At the moment I am in an extremely good mood, making plans for my new beginning. Wandering the halls of the Abu Dhabi Premier Inn it feels like I am the proud possessor of a Get Out of Jail Free card. Veteran Monopoly players will know what I mean. I definitely will miss this hotel, that is for sure. I would love to pick it up, with its staff and plunk it down in the place where I am going. That might, however, be impossible. Most, if not all, of the staff would appreciate such a move. Canada offers citizenship to workers in five years if they are there legitimately. In the UAE citizenship is never possible. A worker is forced to leave when they reach 65 – even if they have worked here most of their lives. That is a retirement plan from hell, it seems to me.
Strange photographs will be attached to this rather extraordinary blog. One is an unusual stuffed animal purchased at the Abu Dhabi Airport.
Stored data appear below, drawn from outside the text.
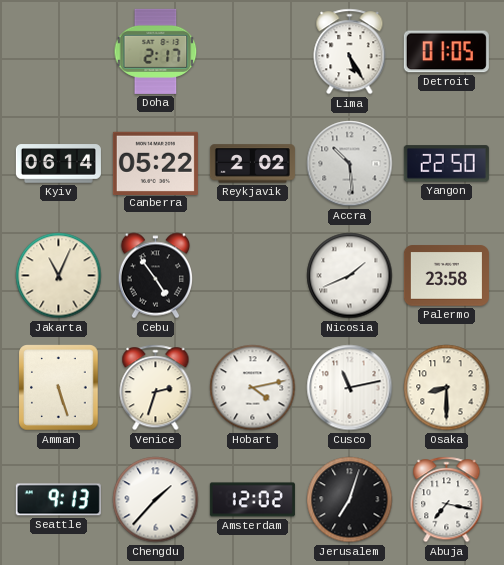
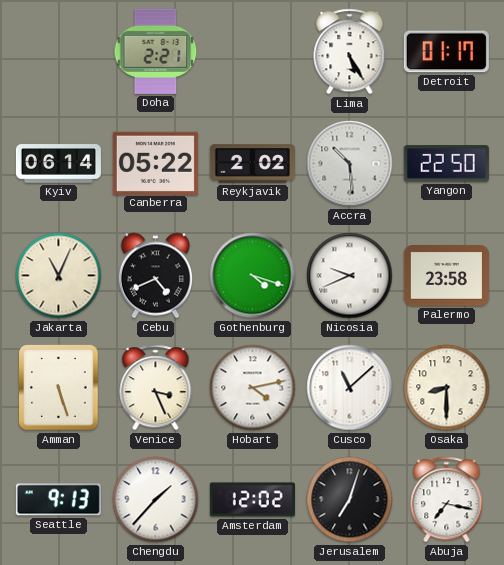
Doha: 2:17 -> 2:21
Detroit: 01:05 -> 01:17
Cebu: 4:54 -> 4:41
Gothenburg: none -> 4:18
Nicosia: 1:41 -> 9:41
Venice: 2:33 -> 3:26
Cusco: 11:13 -> 11:08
It was pictured on Instagram with the following caption. I have a vast collection of unicorns – somehow and for a stupid reason. I found this today. It does not look like a horse but it is small and easy to pack. I am extraordinary which is another word for weird.
Then I did an Instagram reel featuring the book that is featured in the other picture. The caption on the reel read: Calm down Alexis. Filmed underneath a man whom you may know. Book is about a Brontosaurus called Billy. I am not quite that old. Hahaha ?hahaha
So far I have gotten seventeen likes on my reel.